3D models of multilayered structures on engineering scale from nanoscale damage profiles

Computer modelling of nano-indentation studies performed on ion-irradiated steels has generated 3D stress-field maps on an engineering scale that agree well with experimental results.

The material studied is annealed stainless steel 316, the most commonly used structural alloy in marine, chemical, petrochemical, transport, manufacturing and the nuclear industries.

In the study published in the International Journal of Plasticity, researchers from ANSTO and the University of New South Wales used ion irradiation, nano-indentation and electron microscopy to gain an insight into the relationship between peak damage depth and the corresponding peak hardness depth caused by irradiation.

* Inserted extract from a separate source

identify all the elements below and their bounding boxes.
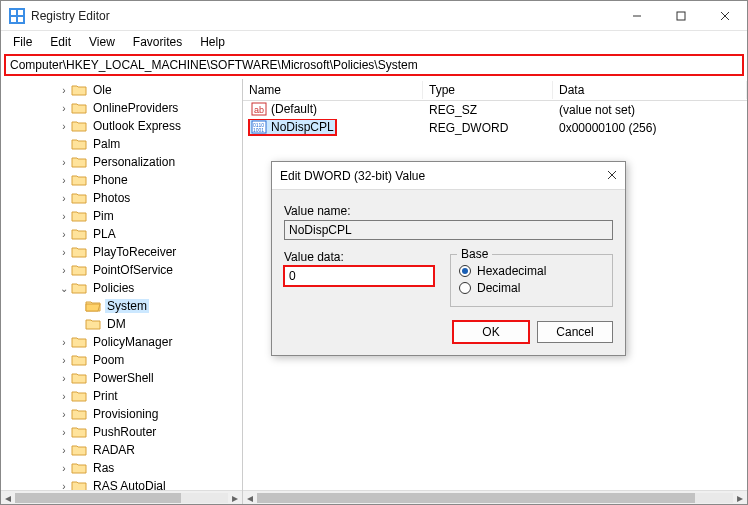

Computer modelling  nanoindentation
von Mises stresses (MPs) for the three SS316 model at varying depths (a cutaway view is shown to outline the through-thickness stress contours)

“What we gain from the model is something you can’t observe experimentally, especially in a visual manner, that is, a three dimensional stress state in a multilayered structure as generated by ion irradiation,” said lead author Michael Saleh, an ANSTO materials researcher, who develops simulations of advanced materials in extreme environments.  

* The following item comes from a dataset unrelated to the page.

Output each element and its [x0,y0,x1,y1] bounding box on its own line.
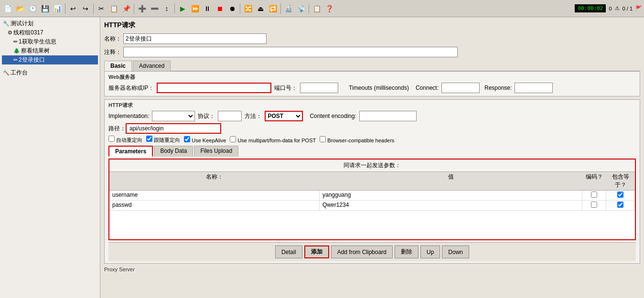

“There have been models created with a hard and soft layer, but in these simulations we were looking at multiple layers at a nanometre scale where the gradient was high and the calculation of stresses was complex.”

In the simulations, at the position of peak hardness, the plastic strain contours exhibited a double dished plastic zone profile.

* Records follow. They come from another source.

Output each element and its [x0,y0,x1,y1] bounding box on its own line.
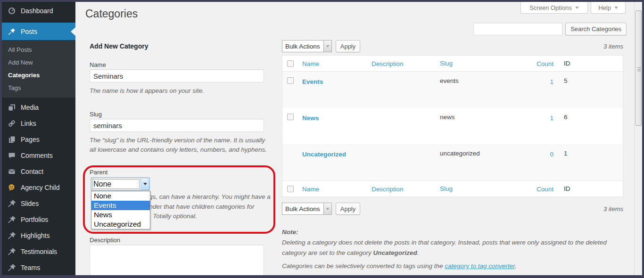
scrollbar-thumb[interactable] [636,10,642,126]
sidebar-item-posts[interactable]: Posts [2,23,75,40]
help-button[interactable]: Help [591,2,626,14]
table-row-events: Events events 1 5 [282,72,623,108]
links-icon [8,119,16,128]
sidebar-item-portfolios[interactable]: Portfolios [2,212,75,228]
note-paragraph-1: Deleting a category does not delete the … [282,237,627,258]
window-frame: Dashboard Posts All Posts Add New Catego… [0,0,644,278]
sidebar-item-label: Posts [21,28,37,35]
sidebar-item-label: Agency Child [21,184,60,191]
sidebar-item-label: Teams [21,264,40,271]
sidebar-item-teams[interactable]: Teams [2,260,75,275]
table-row-news: News news 1 6 [282,108,623,144]
category-name-link[interactable]: Uncategorized [302,151,346,158]
category-name-link[interactable]: Events [302,78,323,85]
comment-icon [8,151,16,160]
row-checkbox[interactable] [287,114,294,120]
parent-select-value: None [91,178,140,190]
pin-icon [8,215,16,224]
sidebar-item-add-new[interactable]: Add New [2,56,75,69]
column-header-count[interactable]: Count [537,186,553,193]
category-count-link[interactable]: 1 [550,114,553,122]
sidebar-item-contact[interactable]: Contact [2,164,75,180]
parent-option-none[interactable]: None [91,191,150,201]
parent-option-news[interactable]: News [91,210,150,220]
category-slug: uncategorized [440,150,527,157]
pin-icon [8,247,16,256]
sidebar-item-agency-child[interactable]: Agency Child [2,180,75,196]
sidebar-item-dashboard[interactable]: Dashboard [2,3,75,19]
bulk-actions-select-top[interactable]: Bulk Actions [282,40,332,52]
pin-icon [8,199,16,208]
pin-icon [8,231,16,240]
parent-option-uncategorized[interactable]: Uncategorized [91,220,150,229]
bulk-actions-value: Bulk Actions [282,203,323,214]
column-header-name[interactable]: Name [302,186,319,193]
parent-option-events[interactable]: Events [91,201,150,210]
table-header-row: Name Description Slug Count ID [282,56,623,72]
chevron-down-icon [143,183,147,185]
sidebar-item-tags[interactable]: Tags [2,82,75,94]
sidebar-item-links[interactable]: Links [2,115,75,131]
column-header-name[interactable]: Name [302,60,319,67]
category-count-link[interactable]: 0 [550,151,553,158]
note-section: Note: Deleting a category does not delet… [282,227,627,271]
pin-icon [8,263,16,272]
column-header-slug[interactable]: Slug [440,60,453,67]
name-input[interactable] [90,69,264,82]
description-textarea[interactable] [90,245,264,275]
media-icon [8,103,16,112]
help-label: Help [598,4,611,11]
search-categories-button[interactable]: Search Categories [565,23,627,35]
apply-button-bottom[interactable]: Apply [336,203,360,215]
smiley-bubble-icon [8,183,16,192]
sidebar-item-categories[interactable]: Categories [2,69,75,82]
sidebar-item-slides[interactable]: Slides [2,196,75,212]
table-footer-row: Name Description Slug Count ID [282,180,623,196]
chevron-down-icon [614,7,618,9]
screen-options-label: Screen Options [529,4,572,11]
category-id: 6 [557,114,595,121]
vertical-scrollbar[interactable] [634,2,642,275]
sidebar-item-all-posts[interactable]: All Posts [2,43,75,56]
sidebar-item-pages[interactable]: Pages [2,131,75,147]
apply-button-top[interactable]: Apply [336,40,360,52]
sidebar-item-comments[interactable]: Comments [2,147,75,164]
sidebar-item-testimonials[interactable]: Testimonials [2,244,75,260]
sidebar-item-label: Pages [21,136,40,143]
select-arrow-button[interactable] [323,41,331,52]
select-arrow-button[interactable] [140,178,149,190]
category-to-tag-converter-link[interactable]: category to tag converter [445,262,515,270]
search-input[interactable] [473,23,562,35]
sidebar-item-label: Contact [21,168,43,175]
bulk-actions-select-bottom[interactable]: Bulk Actions [282,203,332,215]
sidebar-item-label: Media [21,104,39,111]
slug-help-text: The “slug” is the URL-friendly version o… [90,136,268,155]
name-help-text: The name is how it appears on your site. [90,86,268,96]
scrollbar-grip-icon [637,67,641,71]
sidebar-item-highlights[interactable]: Highlights [2,228,75,244]
slug-label: Slug [90,111,102,118]
select-arrow-button[interactable] [323,203,331,214]
parent-select[interactable]: None [91,178,149,190]
screen-options-button[interactable]: Screen Options [520,2,588,14]
sidebar-item-label: Testimonials [21,248,57,255]
note-paragraph-2: Categories can be selectively converted … [282,261,627,271]
categories-table: Name Description Slug Count ID Events ev… [282,55,623,197]
slug-input[interactable] [90,119,264,132]
row-checkbox[interactable] [287,77,294,84]
column-header-description[interactable]: Description [372,186,404,193]
sidebar-item-label: Links [21,120,36,127]
sidebar-item-media[interactable]: Media [2,99,75,115]
select-all-checkbox[interactable] [287,60,294,67]
chevron-down-icon [326,208,330,210]
items-count-bottom: 3 items [567,205,623,213]
column-header-slug[interactable]: Slug [440,185,453,192]
select-all-checkbox[interactable] [287,186,294,192]
chevron-down-icon [575,7,579,9]
column-header-description[interactable]: Description [372,60,404,67]
column-header-count[interactable]: Count [537,60,553,67]
category-count-link[interactable]: 1 [550,78,553,85]
category-name-link[interactable]: News [302,114,319,122]
category-id: 5 [557,77,595,84]
category-slug: news [440,114,527,121]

“This was nothing less than a revelation as the plastic zone was expected to be continuous spherical stress,” said co-author Dr Dhriti Bhattacharyya, a senior materials engineering researcher, who carried out the nano-indentation and analytical calculations.

damage peak depth
Plot of Depth of hardess peak (dH) vs Depth of damage peak (dD) for top down nano-indentation method.

The investigators also  found a simple linear relationship between hardness peak depth and damage peak depth, which has implications more broadly for layered materials.

The goal of the research was to understand the effect of radiation on the mechanical properties of irradiated material. Ion irradiation provides a fast and non-active method of achieving high damage doses. However, this irradiation procedure causes different amounts of atomic displacements or damage to occur in the material at different depths, creating a thin layer of material with a large gradient in hardness (as a series of nanometre scale layers of varying strength). The study of the mechanical property changes through the thickness of the affected layer is highly challenging. Nano-indentation provides a relatively easy way of probing the modified surface; however, the interpretation of the results is complicated by the layered structure and the 3D stress-state around the indent.  

Ion irradiation

Annealed stainless steel (SS316) was irradiated with helium ions at 1, 2 and 3 MeV on the STAR accelerator causing atomic displacement damage at various depths.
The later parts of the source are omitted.